Throughout my years of growing up, my dad was a serious gardener, tending an impressive plot of corn, green beans, carrots, potatoes, tomatoes, collard greens, lettuce, onions and so much more.

One essential gardening practice Dad followed was tilling the ground. He spoke of its many benefits for the crops he planted. Tilling serves many functions: It can be used to mix organic fertilizer into the soil and break up weed roots and insect dwellings to reduce pests.

But tilling comes with a cost. It’s backbreaking, strenuous work, especially when using manual garden tools. To lessen the strain, Dad would journey a few blocks to our local Earl May Garden Center and rent a rototiller to prepare our sizable backyard plot for planting.

When he looks back on his decades of gardening, Dad remembers the difference between the years he tilled the ground and the years he didn’t, usually due to unpredictable weather or other unforeseen factors. In those years of no tilling, he recalls, the plants were not as healthy and the harvest not as robust.

In our context, this was of minor consequence because gardening was a family hobby, not a way of life. After all, we lived two blocks from a large grocery store. But if we, like much of the world, had to survive on only what we could grow, tilling the soil would be a crucial step because healthy soil can be the difference between reaping life and reaping death.

Anyone who gardens, farms or otherwise tends the earth recognizes the parallels to the ways we care for our own lives.

Tilling the earth is difficult. Tilling the heart is an even greater challenge.

I’ve noticed that in my constant battle against the twin pandemics of systemic racism and white supremacy, the trauma has taken its toll on my ability to care for others. As the one-year anniversary of the George Floyd killing approaches, I’m surprised at how challenging it is for me to walk in authentic empathy.
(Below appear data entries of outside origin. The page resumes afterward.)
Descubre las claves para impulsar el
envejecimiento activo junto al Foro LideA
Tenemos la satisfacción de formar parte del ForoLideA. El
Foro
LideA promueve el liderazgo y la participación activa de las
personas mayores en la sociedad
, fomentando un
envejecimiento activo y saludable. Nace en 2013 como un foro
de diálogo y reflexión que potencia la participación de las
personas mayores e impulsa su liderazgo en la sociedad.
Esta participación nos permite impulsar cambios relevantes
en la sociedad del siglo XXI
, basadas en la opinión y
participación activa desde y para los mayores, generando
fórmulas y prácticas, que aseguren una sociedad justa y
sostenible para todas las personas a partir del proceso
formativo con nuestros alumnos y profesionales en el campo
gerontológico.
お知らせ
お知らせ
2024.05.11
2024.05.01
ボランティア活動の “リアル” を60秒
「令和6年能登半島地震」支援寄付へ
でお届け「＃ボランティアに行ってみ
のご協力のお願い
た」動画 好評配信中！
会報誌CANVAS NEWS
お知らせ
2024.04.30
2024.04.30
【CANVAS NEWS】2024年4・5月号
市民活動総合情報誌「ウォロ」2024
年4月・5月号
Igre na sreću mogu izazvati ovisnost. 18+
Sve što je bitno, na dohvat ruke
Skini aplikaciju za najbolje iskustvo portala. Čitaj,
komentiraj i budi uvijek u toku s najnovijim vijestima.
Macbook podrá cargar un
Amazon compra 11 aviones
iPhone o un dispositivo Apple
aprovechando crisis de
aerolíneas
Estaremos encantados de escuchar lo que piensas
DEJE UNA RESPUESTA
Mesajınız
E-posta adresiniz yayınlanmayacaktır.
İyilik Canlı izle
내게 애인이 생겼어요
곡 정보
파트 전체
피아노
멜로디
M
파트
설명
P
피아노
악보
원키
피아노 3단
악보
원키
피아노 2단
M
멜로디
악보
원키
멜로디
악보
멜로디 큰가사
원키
I’m mindful of Jesus’ words to his disciples in Matthew’s Gospel, where, speaking with an apocalyptic tone, he prophesies that in the last days “the love of many will grow cold” (24:12).

Tilling the earth is difficult. Tilling the heart is an even greater challenge. Some days I find myself nearly overwhelmed by our baptismal call to work for justice. But I’m convinced that the “one who began a good work among [us] will bring it to completion by the day of Jesus Christ” (Philippians 1:6). I think I need to turn over the soil of my heart. Perhaps it’s time to cultivate some of that nutrient-dense manure from 2020 to help replenish that fallow ground.

Likewise, we as a church have work to do if we hope to reap equity and justice. Justice and equity, like carrots and collards, won’t simply spring from the earth unaided. It will take work and intentionality. Each of us has a role in building the Beloved Community that Jesus prayed for—that my people “may be one” (John 17:21). With God, all things are possible. One plants, one waters, but God gives the increase (1 Corinthians 3:6). Together, we all play a part in bringing forth a bountiful harvest that will benefit all creation.

Cultivating the heart, unlike cultivating farmland or a home garden, is solely the work of the Spirit. May the words of this hymn be our prayer:

Lord, let my heart be good soil,
open to the seed of your word.
Lord, let my heart be good soil,
where love can grow and peace is understood.
When my heart is hard, break the stone away.
When my heart is cold, warm it with the day.
When my heart is lost, lead me on your way. …
Lord, let my heart be good soil.
—“Lord, Let My Heart Be Good Soil” (ELW, 512)

Amen!

Angela T. !Khabeb
Angela T. !Khabeb is an ELCA pastor living in Minneapolis. She enjoys an active home life with her husband and three children.